Serbia Failing to Prosecute War Crimes, HLC Says

Serbia Failing to Prosecute War Crimes, HLC Says

BalkanInsight_logoNew report by leading NGO says if Serbia maintains its current slow pace in prosecuting war crimes, less than 10 per cent of alleged culprits will face due process in the next 10 years.

 Trials for war crimes in Serbia in 2016 were hampered by lack of political will to face the past, glorification of war criminals and inefficiency on the part of the prosecution, a new report from the Humanitarian Law Centre presented on Thursday said.

“There is a glorification of war criminals currently going on in Serbia,” Milica Kostic from HLC said at the presentation of the report in Belgrade.

She said that those convicted of war crimes also receive preferential treatment in prison, which “shows the state’s attitude towards war criminals”.

“Serbia is, and has for long been, a safe country for war criminals,” journalist Rade Radovanovic added at the same event.

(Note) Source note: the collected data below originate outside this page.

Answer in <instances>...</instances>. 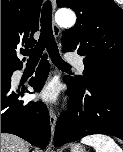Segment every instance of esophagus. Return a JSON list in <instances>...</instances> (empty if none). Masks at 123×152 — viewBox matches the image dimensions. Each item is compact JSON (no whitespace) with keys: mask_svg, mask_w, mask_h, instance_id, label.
I'll return each mask as SVG.
<instances>
[{"mask_svg":"<svg viewBox=\"0 0 123 152\" xmlns=\"http://www.w3.org/2000/svg\"><path fill=\"white\" fill-rule=\"evenodd\" d=\"M50 1H51V5L54 9L56 7V0H50ZM52 26H53L54 35L56 37H58L60 35V28L58 27V25L55 22H53ZM49 116H50L51 133L53 135L54 131H55V127H56L57 115L52 106L50 107V110H49Z\"/></svg>","mask_w":123,"mask_h":152,"instance_id":"34e87169","label":"esophagus"}]
</instances>
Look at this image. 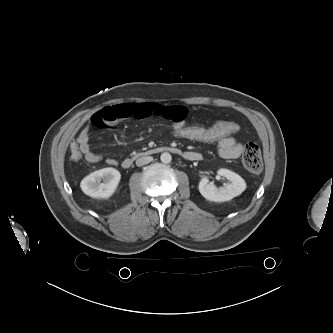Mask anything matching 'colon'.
Listing matches in <instances>:
<instances>
[{
  "label": "colon",
  "mask_w": 333,
  "mask_h": 333,
  "mask_svg": "<svg viewBox=\"0 0 333 333\" xmlns=\"http://www.w3.org/2000/svg\"><path fill=\"white\" fill-rule=\"evenodd\" d=\"M239 130L237 123L232 121H219L210 126H191L187 124H172L169 132L176 138L200 142H218L226 137L233 136ZM70 159L78 161L82 158V152L77 143L70 145ZM244 167L252 172L259 173L262 169V157L259 146L256 143H247L242 154Z\"/></svg>",
  "instance_id": "1"
}]
</instances>
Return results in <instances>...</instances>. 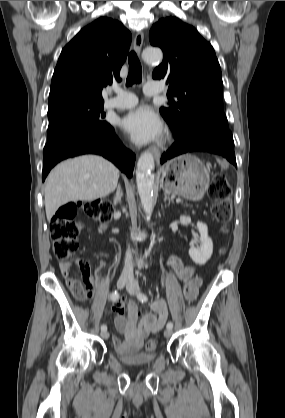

The report claims the action and inaction of Serbian officials shows they do not consider war crimes an important issue. At the same time, it says they have worked to create a social climate in which it is almost impossible to process the culprits, especially middle and high-ranking officers, it adds.

It notes that a former Yugoslav People’s Army Colonel, Veselin Sljivancanin, despite a conviction for his high-profile role in the massacre in the eastern Croatian town of Vukovar, has attended events organised by the ruling Serbian Progressive Party.

Meanwhile, a judge formerly based in Kosovo, Danica Marinkovic, known for disputing the findings of the Hague Tribunal on the Serb massacre of Kosovo Albanians in the Kosovo village of Racak, was elected by the Progressives to the Board of the country’s Anti-Corruption Agency.

Convicted war criminal and former Bosnian Serb leader Momcilo Krajisnik was allowed to promote his book and give a revisionist account of the 1992-5 war in Bosnia at the Belgrade Youth Centre in April 2016, the report added.

Another Serbian politician, Nikola Sainovic, despite a conviction for committing crimes against Kosovo Albanian civilians, became a member of the Main Board of his old Socialist Party after completing his prison sentence.

The report also shows that war crime trials in 2016 mostly dragged on because court sessions were few and far between. Last year, the courts were in session for a total of only 56 days.

The most prominent example of unreasonably long processes, according to the report, is the trial for the murder of 193 prisoners-of-war at Ovcara farm in 1991, following the fall of Vukovar in Croatia.

It also says a change made last year to how witnesses’ travel expenses are remunerated is making it harder for them to show up before court.

Courts used to pay the witnesses’ travel expenses in cash on delivery of their testimony, but since 2016 the payments have been conducted exclusively through bank accounts.

The report notes that these expenses can be great, especially for witnesses coming from abroad or from smaller towns, forcing them to borrow money to be able to come.

Elderly witnesses are also often in poor health, while some are illiterate, making the procedure of opening a bank account a serious burden, the report claimed. Most persons who come to testify in the war crimes trials found this procedure unsettling, it added.

Finally, the report takes note of the prosecutors’ inactivity. It says that in 2016 only seven indictments were issued, each with one defendent and mostly with only one victim per case.

No indictment for war crimes in Kosovo has been issued for three years. The prosecutor’s office claims it is unable to work in Kosovo due to local prosecutors’ refusal to cooperate.